Within the records, which lines hold the string "Electrical"? Report each one by copying it.

= = = = =

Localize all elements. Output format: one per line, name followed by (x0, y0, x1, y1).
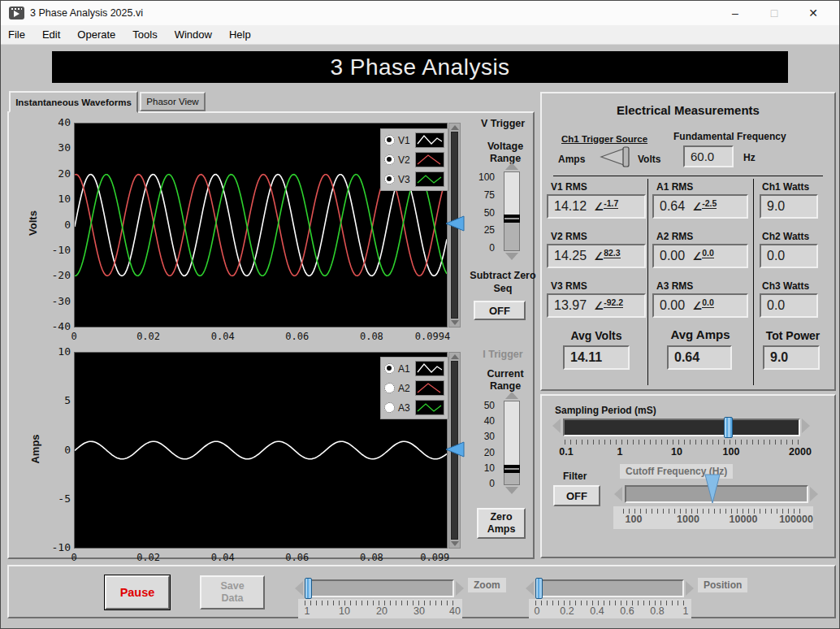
slider-right-arrow-icon[interactable] (802, 419, 810, 433)
waveforms-panel: Volts 40 30 20 10 0 -10 -20 -30 -40 (7, 111, 535, 559)
trigger-source-volts-label: Volts (638, 154, 660, 165)
i-trigger-section: I Trigger Current Range 50 40 30 20 10 0 (467, 349, 539, 549)
slider-handle[interactable] (535, 578, 543, 599)
zero-amps-button[interactable]: Zero Amps (477, 508, 526, 539)
menu-window[interactable]: Window (175, 28, 212, 41)
legend-item-a2[interactable]: A2 (384, 380, 444, 397)
menu-operate[interactable]: Operate (77, 28, 115, 41)
volts-trigger-cursor-icon[interactable] (444, 215, 465, 232)
subtract-zero-seq-label: Subtract Zero Seq (467, 269, 539, 295)
labview-icon (9, 7, 24, 20)
radio-icon[interactable] (384, 135, 395, 145)
fundamental-frequency-label: Fundamental Frequency (673, 131, 786, 142)
minimize-icon[interactable]: – (727, 7, 743, 20)
volts-legend: V1 V2 V3 (380, 128, 448, 191)
sampling-filter-panel: Sampling Period (mS) 0.1 1 10 100 2000 F… (540, 394, 836, 558)
pause-button[interactable]: Pause (105, 575, 170, 609)
menu-edit[interactable]: Edit (42, 28, 60, 41)
scroll-up-icon[interactable] (451, 125, 459, 130)
legend-item-a3[interactable]: A3 (384, 399, 444, 416)
current-range-slider[interactable] (503, 392, 521, 494)
line-style-swatch[interactable] (415, 152, 444, 167)
slider-track[interactable] (535, 579, 684, 597)
legend-item-a1[interactable]: A1 (384, 360, 444, 377)
ch2-watts-label: Ch2 Watts (762, 231, 809, 242)
cutoff-scale-strip: 100 1000 10000 100000 (613, 506, 813, 529)
fundamental-frequency-value: 60.0 (683, 145, 734, 167)
slider-up-arrow-icon[interactable] (505, 392, 518, 399)
slider-handle[interactable] (504, 215, 520, 223)
phase-angle: ∠-2.5 (692, 199, 717, 214)
radio-icon[interactable] (384, 402, 395, 413)
banner: 3 Phase Analysis (52, 51, 788, 83)
slider-left-arrow-icon[interactable] (552, 419, 561, 433)
line-style-swatch[interactable] (415, 361, 444, 376)
scroll-down-icon[interactable] (451, 541, 459, 546)
slider-handle[interactable] (305, 578, 312, 599)
amps-y-ticks: 10 5 0 -5 -10 (37, 345, 71, 553)
avg-amps-value: 0.64 (667, 345, 732, 370)
avg-amps-label: Avg Amps (652, 328, 748, 341)
slider-right-arrow-icon[interactable] (810, 487, 818, 501)
a2-rms-label: A2 RMS (656, 231, 693, 242)
ch2-watts-value: 0.0 (760, 244, 818, 268)
line-style-swatch[interactable] (415, 171, 444, 187)
filter-button[interactable]: OFF (553, 485, 600, 506)
save-data-button[interactable]: Save Data (200, 575, 265, 609)
menubar: File Edit Operate Tools Window Help (1, 25, 839, 45)
line-style-swatch[interactable] (415, 132, 444, 148)
measurements-title: Electrical Measurements (542, 103, 834, 117)
legend-item-v3[interactable]: V3 (384, 171, 444, 188)
close-icon[interactable]: ✕ (805, 7, 821, 20)
legend-item-v2[interactable]: V2 (384, 151, 444, 168)
zoom-label: Zoom (468, 578, 506, 592)
v3-rms-label: V3 RMS (551, 280, 587, 292)
tab-instantaneous-waveforms[interactable]: Instantaneous Waveforms (9, 91, 138, 113)
electrical-measurements-panel: Electrical Measurements Ch1 Trigger Sour… (540, 92, 836, 391)
slider-pointer-icon[interactable] (704, 474, 721, 505)
menu-tools[interactable]: Tools (132, 28, 157, 41)
slider-right-arrow-icon[interactable] (456, 581, 464, 596)
subtract-zero-seq-button[interactable]: OFF (474, 301, 526, 320)
slider-track[interactable] (305, 579, 454, 597)
ch3-watts-label: Ch3 Watts (762, 280, 809, 292)
radio-icon[interactable] (384, 154, 395, 165)
scroll-up-icon[interactable] (451, 354, 459, 359)
scroll-down-icon[interactable] (451, 320, 459, 325)
avg-volts-label: Avg Volts (547, 329, 646, 342)
voltage-range-slider[interactable] (503, 163, 521, 260)
menu-file[interactable]: File (8, 28, 25, 41)
line-style-swatch[interactable] (415, 380, 444, 396)
sampling-period-label: Sampling Period (mS) (555, 405, 656, 416)
slider-down-arrow-icon[interactable] (505, 487, 518, 494)
slider-up-arrow-icon[interactable] (505, 163, 518, 170)
a1-rms-label: A1 RMS (656, 181, 693, 193)
slider-left-arrow-icon[interactable] (295, 581, 303, 596)
radio-icon[interactable] (384, 174, 395, 184)
legend-item-v1[interactable]: V1 (384, 132, 444, 149)
tab-phasor-view[interactable]: Phasor View (140, 92, 206, 111)
slider-right-arrow-icon[interactable] (686, 581, 694, 596)
slider-handle[interactable] (724, 417, 733, 438)
ch1-trigger-source-label: Ch1 Trigger Source (561, 134, 647, 144)
slider-down-arrow-icon[interactable] (505, 253, 518, 260)
menu-help[interactable]: Help (229, 28, 251, 41)
phase-angle: ∠-92.2 (594, 298, 623, 313)
radio-icon[interactable] (384, 363, 395, 374)
line-style-swatch[interactable] (415, 400, 444, 415)
slider-track[interactable] (504, 401, 520, 485)
slider-handle[interactable] (504, 465, 520, 473)
phase-angle: ∠82.3 (594, 249, 621, 263)
slider-left-arrow-icon[interactable] (526, 581, 534, 596)
trigger-source-switch[interactable] (597, 144, 634, 170)
position-label: Position (698, 578, 747, 592)
slider-track[interactable] (563, 419, 800, 436)
banner-title: 3 Phase Analysis (330, 54, 509, 80)
radio-icon[interactable] (384, 383, 395, 393)
slider-track[interactable] (504, 171, 520, 251)
amps-trigger-cursor-icon[interactable] (444, 440, 465, 458)
front-panel: 3 Phase Analysis Instantaneous Waveforms… (1, 45, 840, 629)
maximize-icon[interactable]: □ (766, 7, 782, 20)
slider-left-arrow-icon[interactable] (614, 487, 622, 501)
ch1-watts-value: 9.0 (760, 194, 818, 219)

= = = = =

:: Result ::
measurements-title: Electrical Measurements (542, 103, 834, 117)
electrical-measurements-panel: Electrical Measurements Ch1 Trigger Sour… (540, 92, 836, 391)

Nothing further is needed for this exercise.